_Source data:_
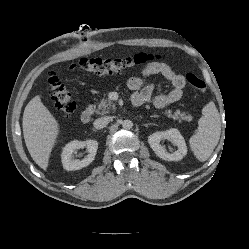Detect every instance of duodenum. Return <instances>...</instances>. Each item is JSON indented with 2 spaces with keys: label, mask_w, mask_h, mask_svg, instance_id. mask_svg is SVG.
Returning a JSON list of instances; mask_svg holds the SVG:
<instances>
[{
  "label": "duodenum",
  "mask_w": 249,
  "mask_h": 249,
  "mask_svg": "<svg viewBox=\"0 0 249 249\" xmlns=\"http://www.w3.org/2000/svg\"><path fill=\"white\" fill-rule=\"evenodd\" d=\"M93 115V110L91 108L85 109L81 114V121L83 123H89Z\"/></svg>",
  "instance_id": "410a0bca"
}]
</instances>
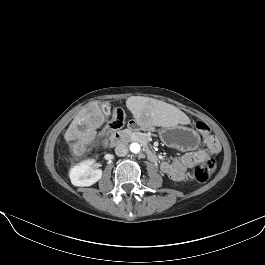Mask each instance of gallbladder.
<instances>
[{
	"label": "gallbladder",
	"mask_w": 265,
	"mask_h": 265,
	"mask_svg": "<svg viewBox=\"0 0 265 265\" xmlns=\"http://www.w3.org/2000/svg\"><path fill=\"white\" fill-rule=\"evenodd\" d=\"M102 107H103V111L106 115H110V105L108 103H104L102 104ZM79 129H82L80 126H79Z\"/></svg>",
	"instance_id": "gallbladder-1"
}]
</instances>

_Description of the task:_
In your answer, print the entries above exactly, with the pictures left out.

_Answer to this exercise:_
Detect every instance of duodenum. Return <instances>...</instances>. Each item is JSON indented with 2 spaces with keys: label, mask_w, mask_h, mask_svg, instance_id. mask_svg is SVG.
Returning a JSON list of instances; mask_svg holds the SVG:
<instances>
[{
  "label": "duodenum",
  "mask_w": 249,
  "mask_h": 249,
  "mask_svg": "<svg viewBox=\"0 0 249 249\" xmlns=\"http://www.w3.org/2000/svg\"><path fill=\"white\" fill-rule=\"evenodd\" d=\"M93 115V110L91 108L85 109L81 114V121L83 123H89Z\"/></svg>",
  "instance_id": "410a0bca"
}]
</instances>
Mask each instance of gallbladder.
<instances>
[{
	"label": "gallbladder",
	"mask_w": 265,
	"mask_h": 265,
	"mask_svg": "<svg viewBox=\"0 0 265 265\" xmlns=\"http://www.w3.org/2000/svg\"><path fill=\"white\" fill-rule=\"evenodd\" d=\"M102 107H103V111L106 115H110V105L108 103H104L102 104ZM79 129H82L80 126H79Z\"/></svg>",
	"instance_id": "gallbladder-1"
}]
</instances>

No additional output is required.